Problem statement: Restate only the tail of the data below, starting at the line that contains "Перекосило его знатно от отказа" and including the last line, word for word.

[Records contained in a dataset]

————————

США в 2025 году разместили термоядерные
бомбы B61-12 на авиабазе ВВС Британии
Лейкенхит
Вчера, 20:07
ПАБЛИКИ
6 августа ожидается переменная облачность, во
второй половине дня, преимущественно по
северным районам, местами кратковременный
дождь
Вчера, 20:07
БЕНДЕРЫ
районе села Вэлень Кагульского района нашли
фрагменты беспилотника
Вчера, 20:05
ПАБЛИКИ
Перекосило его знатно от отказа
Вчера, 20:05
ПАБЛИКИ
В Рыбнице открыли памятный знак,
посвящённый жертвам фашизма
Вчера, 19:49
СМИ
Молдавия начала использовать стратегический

————————

Response below:
Перекосило его знатно от отказа
Вчера, 20:05
ПАБЛИКИ
В Рыбнице открыли памятный знак,
посвящённый жертвам фашизма
Вчера, 19:49
СМИ
Молдавия начала использовать стратегический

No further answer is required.